= Goal of the exercise =
Please print every record that follows, keeping each one exactly as it is.

= Exercise materials =
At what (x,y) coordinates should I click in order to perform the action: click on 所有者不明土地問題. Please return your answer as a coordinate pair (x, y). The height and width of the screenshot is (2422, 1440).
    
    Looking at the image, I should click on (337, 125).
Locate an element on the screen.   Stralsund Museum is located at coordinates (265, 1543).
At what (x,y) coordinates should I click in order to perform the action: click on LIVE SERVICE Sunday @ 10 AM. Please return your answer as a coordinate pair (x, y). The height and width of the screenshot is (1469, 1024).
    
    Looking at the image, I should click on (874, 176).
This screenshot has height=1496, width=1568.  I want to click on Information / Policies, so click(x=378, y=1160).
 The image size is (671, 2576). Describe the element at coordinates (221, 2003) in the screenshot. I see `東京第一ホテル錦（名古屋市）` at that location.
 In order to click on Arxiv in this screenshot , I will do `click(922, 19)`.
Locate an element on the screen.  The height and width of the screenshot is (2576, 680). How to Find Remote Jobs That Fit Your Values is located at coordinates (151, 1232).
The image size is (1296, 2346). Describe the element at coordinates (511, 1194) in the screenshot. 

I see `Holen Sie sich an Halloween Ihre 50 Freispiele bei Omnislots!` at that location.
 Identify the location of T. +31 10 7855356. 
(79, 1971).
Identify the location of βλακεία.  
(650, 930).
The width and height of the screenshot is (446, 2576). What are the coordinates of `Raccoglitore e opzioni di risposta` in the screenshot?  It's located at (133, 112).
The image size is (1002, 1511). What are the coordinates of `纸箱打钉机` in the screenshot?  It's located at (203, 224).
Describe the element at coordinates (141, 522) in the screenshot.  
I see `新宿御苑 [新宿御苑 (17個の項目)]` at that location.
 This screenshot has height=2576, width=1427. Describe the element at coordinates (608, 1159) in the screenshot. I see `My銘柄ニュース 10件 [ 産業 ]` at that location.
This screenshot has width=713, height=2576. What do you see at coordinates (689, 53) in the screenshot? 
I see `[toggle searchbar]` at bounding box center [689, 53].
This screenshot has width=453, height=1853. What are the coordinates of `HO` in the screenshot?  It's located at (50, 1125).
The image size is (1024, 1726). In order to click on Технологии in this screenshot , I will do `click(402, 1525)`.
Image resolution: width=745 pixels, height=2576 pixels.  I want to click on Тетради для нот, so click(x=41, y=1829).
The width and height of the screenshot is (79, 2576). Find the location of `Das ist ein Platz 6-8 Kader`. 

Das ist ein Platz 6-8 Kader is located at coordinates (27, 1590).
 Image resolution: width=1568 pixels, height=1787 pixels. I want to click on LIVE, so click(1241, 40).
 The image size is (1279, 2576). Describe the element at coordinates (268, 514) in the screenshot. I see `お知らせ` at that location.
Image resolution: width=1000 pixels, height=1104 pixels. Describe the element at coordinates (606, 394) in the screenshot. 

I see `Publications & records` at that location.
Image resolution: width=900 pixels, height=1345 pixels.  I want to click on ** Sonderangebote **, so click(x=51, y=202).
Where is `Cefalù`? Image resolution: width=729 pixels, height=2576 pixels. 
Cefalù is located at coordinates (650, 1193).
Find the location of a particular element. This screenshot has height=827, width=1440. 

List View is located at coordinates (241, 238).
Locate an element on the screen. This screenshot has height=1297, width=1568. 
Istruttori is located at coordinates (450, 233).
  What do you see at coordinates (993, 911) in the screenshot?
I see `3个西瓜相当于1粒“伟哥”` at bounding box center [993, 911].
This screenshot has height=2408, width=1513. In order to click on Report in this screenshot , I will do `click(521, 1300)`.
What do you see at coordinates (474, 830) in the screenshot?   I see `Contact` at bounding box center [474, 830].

= Task solution =
At what (x,y) coordinates should I click in order to perform the action: click on 所有者不明土地問題. Please return your answer as a coordinate pair (x, y). The height and width of the screenshot is (2422, 1440).
    
    Looking at the image, I should click on (337, 125).
Locate an element on the screen.   Stralsund Museum is located at coordinates (265, 1543).
At what (x,y) coordinates should I click in order to perform the action: click on LIVE SERVICE Sunday @ 10 AM. Please return your answer as a coordinate pair (x, y). The height and width of the screenshot is (1469, 1024).
    
    Looking at the image, I should click on (874, 176).
This screenshot has height=1496, width=1568.  I want to click on Information / Policies, so click(x=378, y=1160).
 The image size is (671, 2576). Describe the element at coordinates (221, 2003) in the screenshot. I see `東京第一ホテル錦（名古屋市）` at that location.
 In order to click on Arxiv in this screenshot , I will do `click(922, 19)`.
Locate an element on the screen.  The height and width of the screenshot is (2576, 680). How to Find Remote Jobs That Fit Your Values is located at coordinates (151, 1232).
The image size is (1296, 2346). Describe the element at coordinates (511, 1194) in the screenshot. 

I see `Holen Sie sich an Halloween Ihre 50 Freispiele bei Omnislots!` at that location.
 Identify the location of T. +31 10 7855356. 
(79, 1971).
Identify the location of βλακεία.  
(650, 930).
The width and height of the screenshot is (446, 2576). What are the coordinates of `Raccoglitore e opzioni di risposta` in the screenshot?  It's located at (133, 112).
The image size is (1002, 1511). What are the coordinates of `纸箱打钉机` in the screenshot?  It's located at (203, 224).
Describe the element at coordinates (141, 522) in the screenshot.  
I see `新宿御苑 [新宿御苑 (17個の項目)]` at that location.
 This screenshot has height=2576, width=1427. Describe the element at coordinates (608, 1159) in the screenshot. I see `My銘柄ニュース 10件 [ 産業 ]` at that location.
This screenshot has width=713, height=2576. What do you see at coordinates (689, 53) in the screenshot? 
I see `[toggle searchbar]` at bounding box center [689, 53].
This screenshot has width=453, height=1853. What are the coordinates of `HO` in the screenshot?  It's located at (50, 1125).
The image size is (1024, 1726). In order to click on Технологии in this screenshot , I will do `click(402, 1525)`.
Image resolution: width=745 pixels, height=2576 pixels.  I want to click on Тетради для нот, so click(x=41, y=1829).
The width and height of the screenshot is (79, 2576). Find the location of `Das ist ein Platz 6-8 Kader`. 

Das ist ein Platz 6-8 Kader is located at coordinates (27, 1590).
 Image resolution: width=1568 pixels, height=1787 pixels. I want to click on LIVE, so click(1241, 40).
 The image size is (1279, 2576). Describe the element at coordinates (268, 514) in the screenshot. I see `お知らせ` at that location.
Image resolution: width=1000 pixels, height=1104 pixels. Describe the element at coordinates (606, 394) in the screenshot. 

I see `Publications & records` at that location.
Image resolution: width=900 pixels, height=1345 pixels.  I want to click on ** Sonderangebote **, so click(x=51, y=202).
Where is `Cefalù`? Image resolution: width=729 pixels, height=2576 pixels. 
Cefalù is located at coordinates (650, 1193).
Find the location of a particular element. This screenshot has height=827, width=1440. 

List View is located at coordinates (241, 238).
Locate an element on the screen. This screenshot has height=1297, width=1568. 
Istruttori is located at coordinates (450, 233).
  What do you see at coordinates (993, 911) in the screenshot?
I see `3个西瓜相当于1粒“伟哥”` at bounding box center [993, 911].
This screenshot has height=2408, width=1513. In order to click on Report in this screenshot , I will do `click(521, 1300)`.
What do you see at coordinates (474, 830) in the screenshot?   I see `Contact` at bounding box center [474, 830].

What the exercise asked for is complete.